> Work order: Write out, from the entries below, exactly the lines that run between the lines holding "realidad estamos viendo" and "cambio: buscar productos", inclusive, and stop there.

> Data for processing:
|---|

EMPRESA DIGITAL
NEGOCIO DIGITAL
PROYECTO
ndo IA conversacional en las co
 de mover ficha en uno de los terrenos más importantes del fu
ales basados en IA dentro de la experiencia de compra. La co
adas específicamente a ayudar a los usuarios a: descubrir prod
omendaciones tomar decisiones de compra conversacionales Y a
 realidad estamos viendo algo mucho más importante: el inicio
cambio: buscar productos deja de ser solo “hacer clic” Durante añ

|---|

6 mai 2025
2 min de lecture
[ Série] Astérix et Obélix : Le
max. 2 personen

|---|

> Answer space:
 realidad estamos viendo algo mucho más importante: el inicio
cambio: buscar productos deja de ser solo “hacer clic” Durante añ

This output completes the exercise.